Managing complexity, risks and benefits is something we’re used to by nature. Think of nuclear energy: the risk of catastrophic failure is widely understood; motivated by the benefit of a powerful energy source, we apply robust engineering to contain it.

In the end, security is a multidimensional problem with binary outcomes. Defining the security of a system is an incredibly complex task, but with rigorous models, designs and engineering practices, we can build systems that stand up to the worst attacks.

When it comes to cross-chain communication, security is the core that it must deliver. As we know too well, most cross-chain offerings to date have failed to deliver it, resulting in lost funds now counted in the billions. Beyond coding errors, most projects are failing at achieving robustness in one or both of two core properties.

  • Safety: how many nodes in the system does an adversary need to compromise to double-spend or maliciously execute a transaction [that may lead to an invalid asset transfer, for instance]?
  • Liveness: how many nodes in the system does the adversary need to compromise to halt the system?

At first glance, it might be attractive to tell the application developers to rely on their own validators or oracles to meet the above core properties. However, 30+ years of the history of security on the internet shows that application developers do not want to or cannot make security decisions due to time or resourcing constraints.

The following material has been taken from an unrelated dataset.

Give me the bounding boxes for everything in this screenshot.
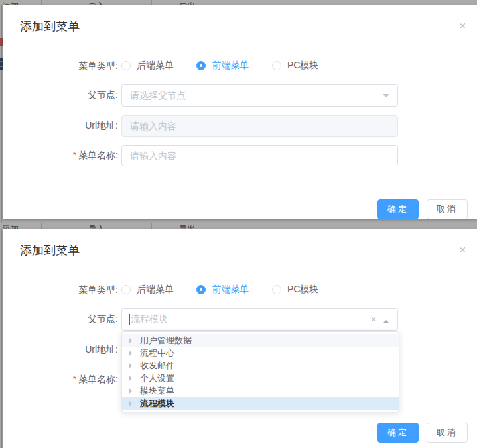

In security, “the more features the better” is false. Features add complexity and, when it comes to security, fewer options are better. Only absolute must-haves should be exposed to developers. There is a reason that encryption protocols have gone through decades of debates between cryptography and security experts to achieve strong security. Meanwhile, application developers simply know internet security as the “https” protocol they must use.

So how do we achieve the above properties with maximal robustness?

Step 1: Decentralize

In most Byzantine systems, if you break liveness, the system halts its operation, but an adversary would need to do much more to break safety. For instance, a blockchain may halt under a denial-of-service attack on its validators, limiting their ability to send messages and reach consensus. But to break the safety of the blockchain, the adversary might need to find vulnerabilities in validator nodes and extract their secret keys.

Robustness of such systems is thus achieved via diversification of software deployments. One validator might deploy on an Ubuntu machine, another on Debian, some in cloud environments, some on-premise [definitely the preferred route].

This kind of decentralization is critical to satisfy strong safety and liveness properties needed to handle cross-chain functions. This is why Axelar is built using the battle-tested proof-of-stake consensus with a diverse and dynamic validator set. Anyone can join, anyone can participate, anyone can contribute to the security of the network.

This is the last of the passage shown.